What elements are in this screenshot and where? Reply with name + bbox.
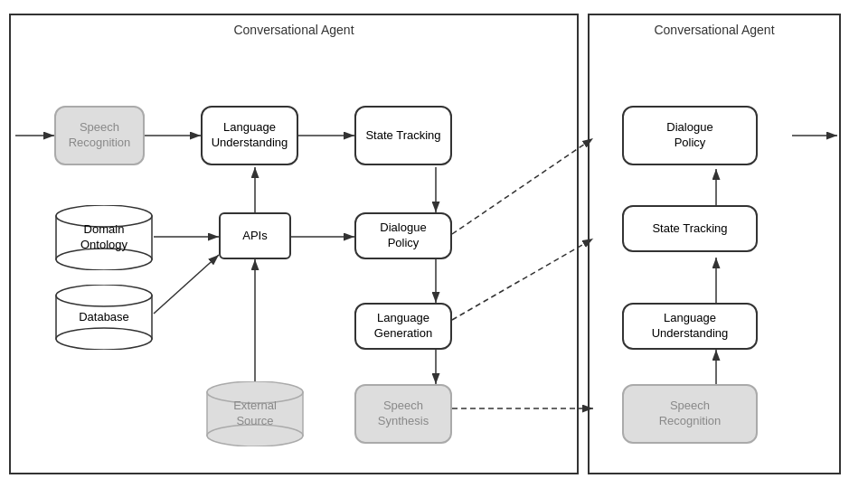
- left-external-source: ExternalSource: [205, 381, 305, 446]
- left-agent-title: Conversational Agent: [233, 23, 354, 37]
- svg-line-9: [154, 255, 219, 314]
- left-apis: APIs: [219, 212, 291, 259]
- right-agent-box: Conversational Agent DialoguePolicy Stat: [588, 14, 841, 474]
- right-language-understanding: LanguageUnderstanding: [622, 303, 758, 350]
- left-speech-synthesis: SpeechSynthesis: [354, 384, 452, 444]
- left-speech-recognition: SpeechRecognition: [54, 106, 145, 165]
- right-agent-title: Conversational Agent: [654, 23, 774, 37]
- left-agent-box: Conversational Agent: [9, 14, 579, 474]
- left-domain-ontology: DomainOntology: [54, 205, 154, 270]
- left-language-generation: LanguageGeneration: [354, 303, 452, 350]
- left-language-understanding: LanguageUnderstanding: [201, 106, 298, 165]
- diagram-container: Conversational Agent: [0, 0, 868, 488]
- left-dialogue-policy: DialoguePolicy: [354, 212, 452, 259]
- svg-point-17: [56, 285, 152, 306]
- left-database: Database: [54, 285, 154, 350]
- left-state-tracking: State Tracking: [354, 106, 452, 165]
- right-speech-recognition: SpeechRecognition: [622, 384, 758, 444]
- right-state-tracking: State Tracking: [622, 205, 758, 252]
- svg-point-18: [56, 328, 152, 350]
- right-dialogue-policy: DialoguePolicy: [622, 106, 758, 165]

::::::

#### [Action item]
The answer must consist of the entries above, reproduced word for word, without any pictures.

#### [Problem solution]
What elements are in this screenshot and where? Reply with name + bbox.
- left-external-source: ExternalSource: [205, 381, 305, 446]
- left-agent-title: Conversational Agent: [233, 23, 354, 37]
- svg-line-9: [154, 255, 219, 314]
- left-apis: APIs: [219, 212, 291, 259]
- right-agent-box: Conversational Agent DialoguePolicy Stat: [588, 14, 841, 474]
- right-language-understanding: LanguageUnderstanding: [622, 303, 758, 350]
- left-speech-synthesis: SpeechSynthesis: [354, 384, 452, 444]
- left-speech-recognition: SpeechRecognition: [54, 106, 145, 165]
- right-agent-title: Conversational Agent: [654, 23, 774, 37]
- left-agent-box: Conversational Agent: [9, 14, 579, 474]
- left-domain-ontology: DomainOntology: [54, 205, 154, 270]
- left-language-generation: LanguageGeneration: [354, 303, 452, 350]
- left-language-understanding: LanguageUnderstanding: [201, 106, 298, 165]
- diagram-container: Conversational Agent: [0, 0, 868, 488]
- left-dialogue-policy: DialoguePolicy: [354, 212, 452, 259]
- svg-point-17: [56, 285, 152, 306]
- left-database: Database: [54, 285, 154, 350]
- left-state-tracking: State Tracking: [354, 106, 452, 165]
- right-speech-recognition: SpeechRecognition: [622, 384, 758, 444]
- right-state-tracking: State Tracking: [622, 205, 758, 252]
- svg-point-18: [56, 328, 152, 350]
- right-dialogue-policy: DialoguePolicy: [622, 106, 758, 165]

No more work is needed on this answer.